As a general principle, however, judicial development of the common law is not arrested by piece-meal legislative adoption of specific statutory exceptions to a general common law rule…. One of the great attributes of Anglo-American common law has been the flexibility demonstrated by the case by case judicial development of the principles and rules of the common law to adapt to the emerging conditions of society; this flexibility permits the law to remain relevant and reasonable, preventing “mindless obedience to [a] precept [that] can confound the search for truth and foster an attitude of contempt” [32].

Alternatively, of course, it should be noted that there is an important distinction between research and treatment. The former seeks to build generalizable knowledge without a focus on individual benefit, whereas the latter focuses on individual well-being. Accordingly, inasmuch as their intents vary, so too might the legal protections for children and adolescents attached to research versus treatment justifiably vary. Federal regulations also note that “assent,” the child’s “affirmative agreement to participate in research,” is required when IRBs determine that children are capable of such, thus leaving much to the IRB’s discretion [33]. This imprecision in federal regulations has not been addressed by the states [34].
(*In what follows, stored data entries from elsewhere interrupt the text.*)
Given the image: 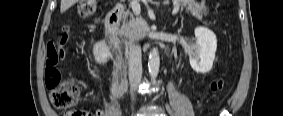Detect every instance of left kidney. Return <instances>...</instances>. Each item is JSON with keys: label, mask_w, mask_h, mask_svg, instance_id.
<instances>
[{"label": "left kidney", "mask_w": 283, "mask_h": 116, "mask_svg": "<svg viewBox=\"0 0 283 116\" xmlns=\"http://www.w3.org/2000/svg\"><path fill=\"white\" fill-rule=\"evenodd\" d=\"M196 46L189 52L192 69L197 73H207L212 69L217 49V38L213 31L206 27L195 29Z\"/></svg>", "instance_id": "obj_1"}]
</instances>
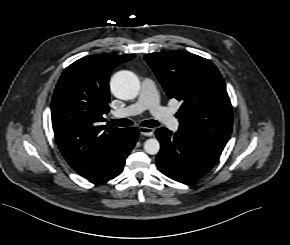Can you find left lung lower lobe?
Returning <instances> with one entry per match:
<instances>
[{
    "mask_svg": "<svg viewBox=\"0 0 290 245\" xmlns=\"http://www.w3.org/2000/svg\"><path fill=\"white\" fill-rule=\"evenodd\" d=\"M161 149L156 157L159 170L181 183H191L207 174L218 161L223 147L192 135L166 128L156 130Z\"/></svg>",
    "mask_w": 290,
    "mask_h": 245,
    "instance_id": "1",
    "label": "left lung lower lobe"
}]
</instances>
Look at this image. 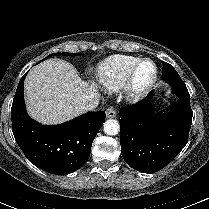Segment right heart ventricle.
Returning a JSON list of instances; mask_svg holds the SVG:
<instances>
[{"label":"right heart ventricle","mask_w":209,"mask_h":209,"mask_svg":"<svg viewBox=\"0 0 209 209\" xmlns=\"http://www.w3.org/2000/svg\"><path fill=\"white\" fill-rule=\"evenodd\" d=\"M140 60L133 56H114L101 67L100 79L111 91H117L125 86L134 65Z\"/></svg>","instance_id":"right-heart-ventricle-1"}]
</instances>
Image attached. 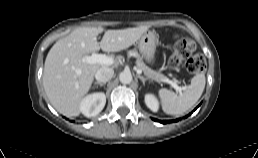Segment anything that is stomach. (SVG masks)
Returning a JSON list of instances; mask_svg holds the SVG:
<instances>
[{
  "label": "stomach",
  "instance_id": "stomach-1",
  "mask_svg": "<svg viewBox=\"0 0 258 158\" xmlns=\"http://www.w3.org/2000/svg\"><path fill=\"white\" fill-rule=\"evenodd\" d=\"M157 36L152 31H146L138 40V49L142 57L149 63L155 59V50L157 45Z\"/></svg>",
  "mask_w": 258,
  "mask_h": 158
}]
</instances>
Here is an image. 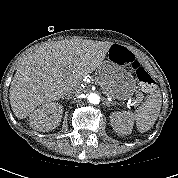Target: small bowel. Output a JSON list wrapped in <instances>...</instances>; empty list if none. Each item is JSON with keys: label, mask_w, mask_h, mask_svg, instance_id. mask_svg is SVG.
<instances>
[{"label": "small bowel", "mask_w": 178, "mask_h": 178, "mask_svg": "<svg viewBox=\"0 0 178 178\" xmlns=\"http://www.w3.org/2000/svg\"><path fill=\"white\" fill-rule=\"evenodd\" d=\"M117 51H118V57H117V59H118L119 61H121V62L127 63V62H131V61L134 59L132 53L129 52V51H128L127 49H125V48L119 47V48L117 49Z\"/></svg>", "instance_id": "c3829d8e"}]
</instances>
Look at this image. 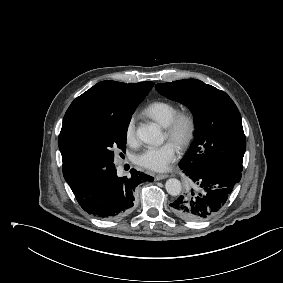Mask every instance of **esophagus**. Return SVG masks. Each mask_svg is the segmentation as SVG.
Listing matches in <instances>:
<instances>
[{
  "mask_svg": "<svg viewBox=\"0 0 283 283\" xmlns=\"http://www.w3.org/2000/svg\"><path fill=\"white\" fill-rule=\"evenodd\" d=\"M169 175H167V174H157L156 176H155V180H162V179H165V178H167Z\"/></svg>",
  "mask_w": 283,
  "mask_h": 283,
  "instance_id": "34e87169",
  "label": "esophagus"
}]
</instances>
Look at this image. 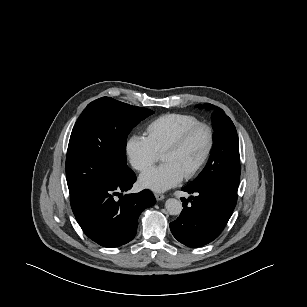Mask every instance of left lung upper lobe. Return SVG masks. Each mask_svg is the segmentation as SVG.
I'll use <instances>...</instances> for the list:
<instances>
[{"mask_svg": "<svg viewBox=\"0 0 307 307\" xmlns=\"http://www.w3.org/2000/svg\"><path fill=\"white\" fill-rule=\"evenodd\" d=\"M207 107L212 106L209 104ZM214 145L203 171L190 184H212L237 199L240 181L239 140L231 119L221 111L213 113Z\"/></svg>", "mask_w": 307, "mask_h": 307, "instance_id": "left-lung-upper-lobe-1", "label": "left lung upper lobe"}]
</instances>
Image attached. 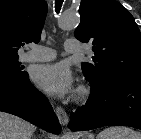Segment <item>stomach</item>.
<instances>
[{
	"label": "stomach",
	"instance_id": "1",
	"mask_svg": "<svg viewBox=\"0 0 141 139\" xmlns=\"http://www.w3.org/2000/svg\"><path fill=\"white\" fill-rule=\"evenodd\" d=\"M82 139H94V135L91 133H85L82 135Z\"/></svg>",
	"mask_w": 141,
	"mask_h": 139
}]
</instances>
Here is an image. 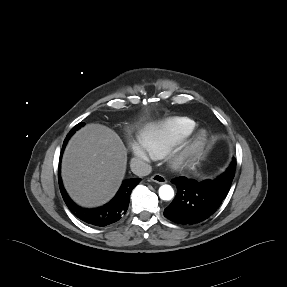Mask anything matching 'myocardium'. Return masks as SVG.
I'll return each instance as SVG.
<instances>
[{
	"label": "myocardium",
	"instance_id": "f54148a6",
	"mask_svg": "<svg viewBox=\"0 0 287 287\" xmlns=\"http://www.w3.org/2000/svg\"><path fill=\"white\" fill-rule=\"evenodd\" d=\"M208 142V133L204 130L197 131L190 139L169 154L170 166L179 169L194 164L206 149Z\"/></svg>",
	"mask_w": 287,
	"mask_h": 287
}]
</instances>
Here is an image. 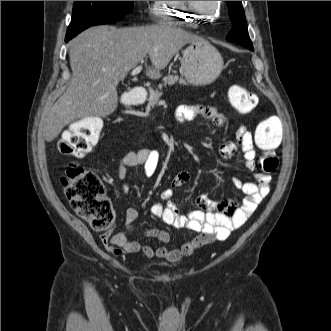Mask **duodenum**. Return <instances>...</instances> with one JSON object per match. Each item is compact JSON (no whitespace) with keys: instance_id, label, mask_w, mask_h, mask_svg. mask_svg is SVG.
Segmentation results:
<instances>
[{"instance_id":"obj_1","label":"duodenum","mask_w":331,"mask_h":331,"mask_svg":"<svg viewBox=\"0 0 331 331\" xmlns=\"http://www.w3.org/2000/svg\"><path fill=\"white\" fill-rule=\"evenodd\" d=\"M125 99L131 105L142 104L145 101V89L137 86L126 93Z\"/></svg>"}]
</instances>
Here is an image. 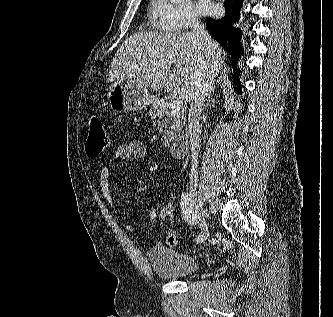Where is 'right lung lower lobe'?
I'll use <instances>...</instances> for the list:
<instances>
[{
  "instance_id": "1",
  "label": "right lung lower lobe",
  "mask_w": 333,
  "mask_h": 317,
  "mask_svg": "<svg viewBox=\"0 0 333 317\" xmlns=\"http://www.w3.org/2000/svg\"><path fill=\"white\" fill-rule=\"evenodd\" d=\"M225 16L221 19H207V29L220 45L234 58L231 65L237 68V60L243 54V47L240 44L241 31L233 27V23L238 21L242 0H225ZM233 81L237 86V92L241 93L239 81V70L233 75Z\"/></svg>"
}]
</instances>
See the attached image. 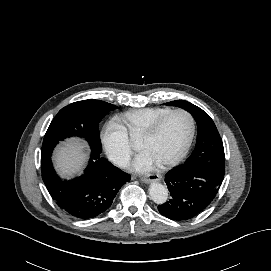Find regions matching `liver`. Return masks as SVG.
Masks as SVG:
<instances>
[{
	"label": "liver",
	"mask_w": 271,
	"mask_h": 271,
	"mask_svg": "<svg viewBox=\"0 0 271 271\" xmlns=\"http://www.w3.org/2000/svg\"><path fill=\"white\" fill-rule=\"evenodd\" d=\"M88 148L79 139H72L60 146L55 153V164L58 172L70 177L82 172L88 159Z\"/></svg>",
	"instance_id": "obj_1"
}]
</instances>
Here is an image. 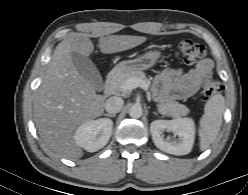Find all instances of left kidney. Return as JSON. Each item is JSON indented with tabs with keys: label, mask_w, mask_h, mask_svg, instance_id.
<instances>
[{
	"label": "left kidney",
	"mask_w": 248,
	"mask_h": 195,
	"mask_svg": "<svg viewBox=\"0 0 248 195\" xmlns=\"http://www.w3.org/2000/svg\"><path fill=\"white\" fill-rule=\"evenodd\" d=\"M154 144L160 150L173 154H188L195 140V123L191 118H176L173 120H155L150 125ZM164 131L174 133L178 140H168L164 137Z\"/></svg>",
	"instance_id": "obj_1"
}]
</instances>
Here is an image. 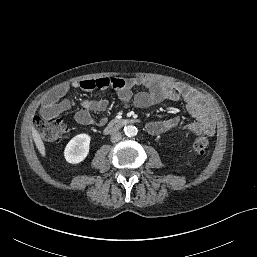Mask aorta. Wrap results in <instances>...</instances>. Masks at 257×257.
Segmentation results:
<instances>
[{
    "instance_id": "obj_1",
    "label": "aorta",
    "mask_w": 257,
    "mask_h": 257,
    "mask_svg": "<svg viewBox=\"0 0 257 257\" xmlns=\"http://www.w3.org/2000/svg\"><path fill=\"white\" fill-rule=\"evenodd\" d=\"M124 133L126 134V136L128 137H133L136 136L138 133V130L135 126L133 125H128L124 127Z\"/></svg>"
}]
</instances>
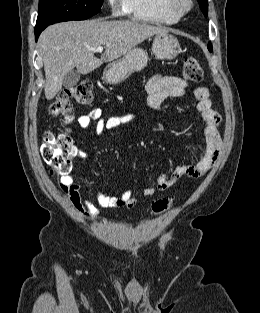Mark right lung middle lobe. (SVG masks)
Masks as SVG:
<instances>
[{
    "mask_svg": "<svg viewBox=\"0 0 260 313\" xmlns=\"http://www.w3.org/2000/svg\"><path fill=\"white\" fill-rule=\"evenodd\" d=\"M103 0H39L37 25L84 20L101 10Z\"/></svg>",
    "mask_w": 260,
    "mask_h": 313,
    "instance_id": "obj_1",
    "label": "right lung middle lobe"
}]
</instances>
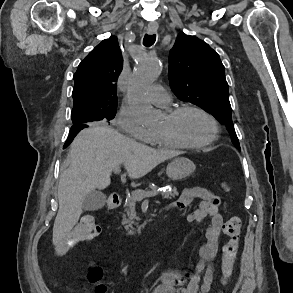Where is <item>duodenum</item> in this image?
Returning a JSON list of instances; mask_svg holds the SVG:
<instances>
[{
	"label": "duodenum",
	"instance_id": "1",
	"mask_svg": "<svg viewBox=\"0 0 293 293\" xmlns=\"http://www.w3.org/2000/svg\"><path fill=\"white\" fill-rule=\"evenodd\" d=\"M121 196L119 194H112L109 197L107 208L109 210L116 209L121 204Z\"/></svg>",
	"mask_w": 293,
	"mask_h": 293
}]
</instances>
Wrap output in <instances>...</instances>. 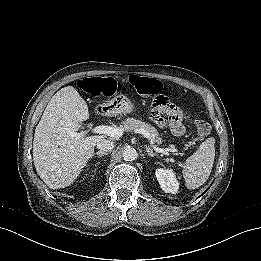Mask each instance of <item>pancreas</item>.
Masks as SVG:
<instances>
[{
  "label": "pancreas",
  "mask_w": 261,
  "mask_h": 261,
  "mask_svg": "<svg viewBox=\"0 0 261 261\" xmlns=\"http://www.w3.org/2000/svg\"><path fill=\"white\" fill-rule=\"evenodd\" d=\"M123 127L127 131H135L136 129H144L149 132L151 138L155 143L158 145L162 144L163 140L159 136L158 131L152 125L145 123L141 120H137L135 118H127L125 121L122 122Z\"/></svg>",
  "instance_id": "cf45deb5"
}]
</instances>
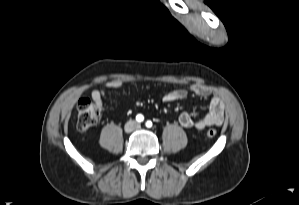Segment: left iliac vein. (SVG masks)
<instances>
[{
	"label": "left iliac vein",
	"instance_id": "obj_1",
	"mask_svg": "<svg viewBox=\"0 0 299 205\" xmlns=\"http://www.w3.org/2000/svg\"><path fill=\"white\" fill-rule=\"evenodd\" d=\"M137 129H139V128H141V126L140 125H137V127H136Z\"/></svg>",
	"mask_w": 299,
	"mask_h": 205
}]
</instances>
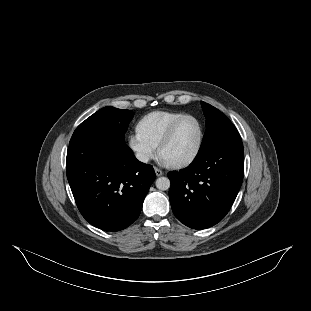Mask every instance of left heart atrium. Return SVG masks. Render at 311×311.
I'll return each mask as SVG.
<instances>
[{"label":"left heart atrium","mask_w":311,"mask_h":311,"mask_svg":"<svg viewBox=\"0 0 311 311\" xmlns=\"http://www.w3.org/2000/svg\"><path fill=\"white\" fill-rule=\"evenodd\" d=\"M161 160H162L164 163H166L162 158H161Z\"/></svg>","instance_id":"39dd6f15"}]
</instances>
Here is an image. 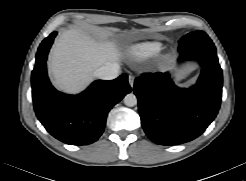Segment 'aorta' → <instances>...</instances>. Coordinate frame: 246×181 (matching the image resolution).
<instances>
[{"mask_svg": "<svg viewBox=\"0 0 246 181\" xmlns=\"http://www.w3.org/2000/svg\"><path fill=\"white\" fill-rule=\"evenodd\" d=\"M123 101H124V104L128 107H133V106L137 105V97L133 93L127 94L124 97Z\"/></svg>", "mask_w": 246, "mask_h": 181, "instance_id": "aorta-1", "label": "aorta"}]
</instances>
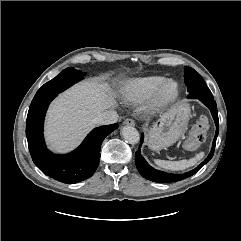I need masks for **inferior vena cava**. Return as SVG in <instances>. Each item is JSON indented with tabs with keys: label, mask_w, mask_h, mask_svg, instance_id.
<instances>
[{
	"label": "inferior vena cava",
	"mask_w": 241,
	"mask_h": 241,
	"mask_svg": "<svg viewBox=\"0 0 241 241\" xmlns=\"http://www.w3.org/2000/svg\"><path fill=\"white\" fill-rule=\"evenodd\" d=\"M117 120L118 114L113 110H109L100 113L97 117H95L93 123L101 126L116 123Z\"/></svg>",
	"instance_id": "1"
}]
</instances>
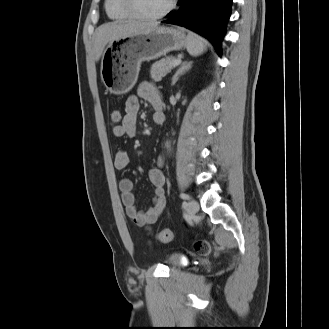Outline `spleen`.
<instances>
[{
  "mask_svg": "<svg viewBox=\"0 0 329 329\" xmlns=\"http://www.w3.org/2000/svg\"><path fill=\"white\" fill-rule=\"evenodd\" d=\"M186 48L190 55L198 56L206 50V44L200 36L190 33L187 35Z\"/></svg>",
  "mask_w": 329,
  "mask_h": 329,
  "instance_id": "spleen-1",
  "label": "spleen"
}]
</instances>
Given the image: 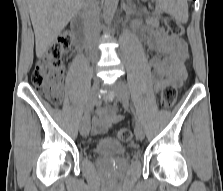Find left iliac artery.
<instances>
[{"label": "left iliac artery", "instance_id": "1", "mask_svg": "<svg viewBox=\"0 0 223 191\" xmlns=\"http://www.w3.org/2000/svg\"><path fill=\"white\" fill-rule=\"evenodd\" d=\"M132 111L134 112L135 120L137 121V116H136V113H135L134 109H132Z\"/></svg>", "mask_w": 223, "mask_h": 191}]
</instances>
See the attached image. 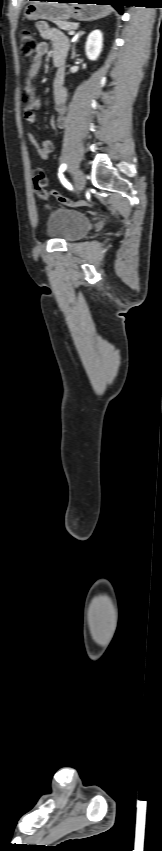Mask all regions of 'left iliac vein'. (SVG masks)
Instances as JSON below:
<instances>
[{"instance_id": "4c4485c4", "label": "left iliac vein", "mask_w": 162, "mask_h": 851, "mask_svg": "<svg viewBox=\"0 0 162 851\" xmlns=\"http://www.w3.org/2000/svg\"><path fill=\"white\" fill-rule=\"evenodd\" d=\"M75 183H76V188L79 191L84 189L85 184H86V179H85L84 173L81 170H77L75 172Z\"/></svg>"}]
</instances>
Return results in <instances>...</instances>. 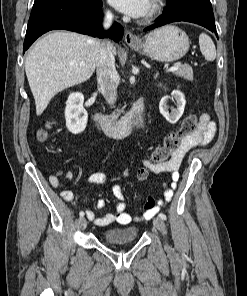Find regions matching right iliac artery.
Here are the masks:
<instances>
[{"label": "right iliac artery", "instance_id": "right-iliac-artery-1", "mask_svg": "<svg viewBox=\"0 0 247 296\" xmlns=\"http://www.w3.org/2000/svg\"><path fill=\"white\" fill-rule=\"evenodd\" d=\"M79 215H80V217H83V216H84V212L81 211V212L79 213Z\"/></svg>", "mask_w": 247, "mask_h": 296}]
</instances>
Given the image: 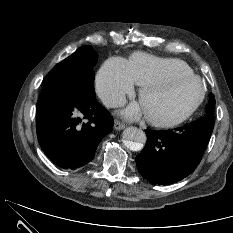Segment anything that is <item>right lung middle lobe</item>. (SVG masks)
<instances>
[{
	"mask_svg": "<svg viewBox=\"0 0 233 233\" xmlns=\"http://www.w3.org/2000/svg\"><path fill=\"white\" fill-rule=\"evenodd\" d=\"M98 60L91 46H82L44 78L42 86H58L94 94L93 67Z\"/></svg>",
	"mask_w": 233,
	"mask_h": 233,
	"instance_id": "dd1d6c3e",
	"label": "right lung middle lobe"
}]
</instances>
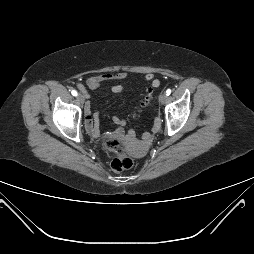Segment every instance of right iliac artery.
I'll return each instance as SVG.
<instances>
[{
    "mask_svg": "<svg viewBox=\"0 0 254 254\" xmlns=\"http://www.w3.org/2000/svg\"><path fill=\"white\" fill-rule=\"evenodd\" d=\"M71 93L73 96H77V94H78L77 91H75V90H73Z\"/></svg>",
    "mask_w": 254,
    "mask_h": 254,
    "instance_id": "82829eb1",
    "label": "right iliac artery"
}]
</instances>
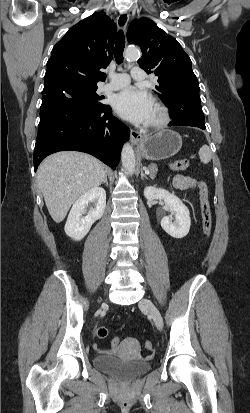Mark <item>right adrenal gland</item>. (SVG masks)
I'll use <instances>...</instances> for the list:
<instances>
[{
	"label": "right adrenal gland",
	"mask_w": 250,
	"mask_h": 413,
	"mask_svg": "<svg viewBox=\"0 0 250 413\" xmlns=\"http://www.w3.org/2000/svg\"><path fill=\"white\" fill-rule=\"evenodd\" d=\"M103 184H105L108 187L107 174H105Z\"/></svg>",
	"instance_id": "obj_1"
}]
</instances>
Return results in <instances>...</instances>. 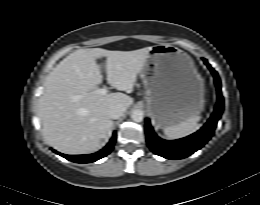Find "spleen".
<instances>
[{"label":"spleen","mask_w":260,"mask_h":205,"mask_svg":"<svg viewBox=\"0 0 260 205\" xmlns=\"http://www.w3.org/2000/svg\"><path fill=\"white\" fill-rule=\"evenodd\" d=\"M200 115H196L187 119L186 121L181 122L178 125L170 126L164 129V134L170 139H179L186 137L199 128L198 122L201 120Z\"/></svg>","instance_id":"1"}]
</instances>
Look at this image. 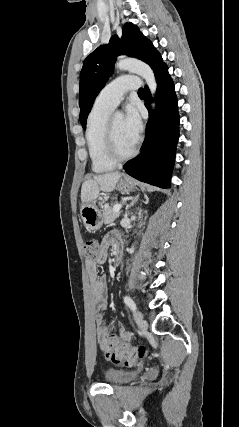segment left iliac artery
Instances as JSON below:
<instances>
[{
  "label": "left iliac artery",
  "instance_id": "44dca946",
  "mask_svg": "<svg viewBox=\"0 0 239 427\" xmlns=\"http://www.w3.org/2000/svg\"><path fill=\"white\" fill-rule=\"evenodd\" d=\"M124 302H125V304L132 310V311H135L136 310V304H135V302L131 299V297H129V296H125L124 297Z\"/></svg>",
  "mask_w": 239,
  "mask_h": 427
}]
</instances>
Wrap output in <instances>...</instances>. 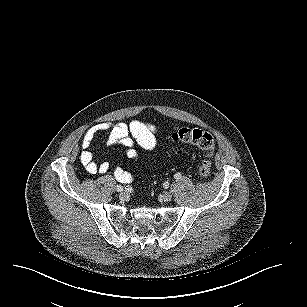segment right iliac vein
<instances>
[{
  "label": "right iliac vein",
  "instance_id": "1",
  "mask_svg": "<svg viewBox=\"0 0 307 307\" xmlns=\"http://www.w3.org/2000/svg\"><path fill=\"white\" fill-rule=\"evenodd\" d=\"M127 197H128L127 191H121V193H120V195H119V199H120L121 201H125V200L127 199Z\"/></svg>",
  "mask_w": 307,
  "mask_h": 307
}]
</instances>
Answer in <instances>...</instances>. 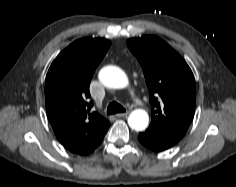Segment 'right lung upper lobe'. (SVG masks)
I'll list each match as a JSON object with an SVG mask.
<instances>
[{
    "label": "right lung upper lobe",
    "mask_w": 236,
    "mask_h": 187,
    "mask_svg": "<svg viewBox=\"0 0 236 187\" xmlns=\"http://www.w3.org/2000/svg\"><path fill=\"white\" fill-rule=\"evenodd\" d=\"M111 42L102 38L76 40L51 64L45 82L46 111L60 143L70 152L88 155L102 142L110 123L90 112L89 85Z\"/></svg>",
    "instance_id": "obj_1"
}]
</instances>
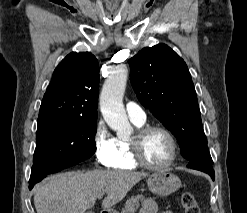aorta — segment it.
Here are the masks:
<instances>
[{
    "mask_svg": "<svg viewBox=\"0 0 247 213\" xmlns=\"http://www.w3.org/2000/svg\"><path fill=\"white\" fill-rule=\"evenodd\" d=\"M127 78V68L117 67L108 76L100 94V109L104 120L119 136H129L132 131L123 105Z\"/></svg>",
    "mask_w": 247,
    "mask_h": 213,
    "instance_id": "1",
    "label": "aorta"
}]
</instances>
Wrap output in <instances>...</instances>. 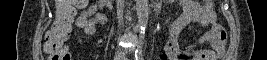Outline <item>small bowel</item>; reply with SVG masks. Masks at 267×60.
I'll use <instances>...</instances> for the list:
<instances>
[{
    "mask_svg": "<svg viewBox=\"0 0 267 60\" xmlns=\"http://www.w3.org/2000/svg\"><path fill=\"white\" fill-rule=\"evenodd\" d=\"M184 8L183 13L171 25L166 43L165 50L159 55V60H216L222 57L224 53L227 34L222 25L218 22L213 10V1L198 3L196 1L181 0ZM81 9L77 18V27L82 29L86 36L95 33L96 27L106 22V16L97 12L98 6L105 9V2L100 0L90 5H76ZM84 22L85 27L80 24ZM197 23L202 26H209V31L201 35L193 43L180 50L178 46V36L181 31L189 24ZM202 43H208L210 48L195 51V47Z\"/></svg>",
    "mask_w": 267,
    "mask_h": 60,
    "instance_id": "obj_1",
    "label": "small bowel"
}]
</instances>
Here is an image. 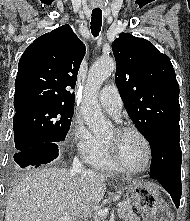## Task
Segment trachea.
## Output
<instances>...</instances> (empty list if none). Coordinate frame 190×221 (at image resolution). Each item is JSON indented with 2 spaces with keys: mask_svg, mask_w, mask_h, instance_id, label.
Instances as JSON below:
<instances>
[{
  "mask_svg": "<svg viewBox=\"0 0 190 221\" xmlns=\"http://www.w3.org/2000/svg\"><path fill=\"white\" fill-rule=\"evenodd\" d=\"M102 26V11L93 10L91 18V32L94 37H97L101 31Z\"/></svg>",
  "mask_w": 190,
  "mask_h": 221,
  "instance_id": "obj_1",
  "label": "trachea"
}]
</instances>
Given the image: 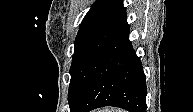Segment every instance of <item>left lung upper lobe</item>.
Segmentation results:
<instances>
[{
	"mask_svg": "<svg viewBox=\"0 0 193 112\" xmlns=\"http://www.w3.org/2000/svg\"><path fill=\"white\" fill-rule=\"evenodd\" d=\"M125 8L122 0H97L85 15L75 39L70 73L85 46Z\"/></svg>",
	"mask_w": 193,
	"mask_h": 112,
	"instance_id": "left-lung-upper-lobe-1",
	"label": "left lung upper lobe"
}]
</instances>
Finally, it is also worth clarifying the distinction between emancipation and mature minor status, a distinction not always clearly made in state law.12 In general, emancipation (in this appendix) confers broader “adult” status to youth in all aspects of their lives, whereas the attainment of “mature minor” status is more narrowly construed in terms of the sort of health care consent authority that it confers. These differences might similarly affect the reach of regulations on research with minors, or at least the requirements to consent to research. “Emancipated minors,” to whose lives events have conferred—in the eyes of the state—legal adulthood, should be able to consent to research as adults.13 “Mature minors,” on the other

12  

See discussion infra, pp. 323–325.

13  

This still leaves the question, however, of how a researcher or IRB should reach the conclusion that a minor is emancipated. Arguably, at a minimum, minors who satisfy the common law criteria for emancipation or who have been emancipated by a court should be considered emancipated.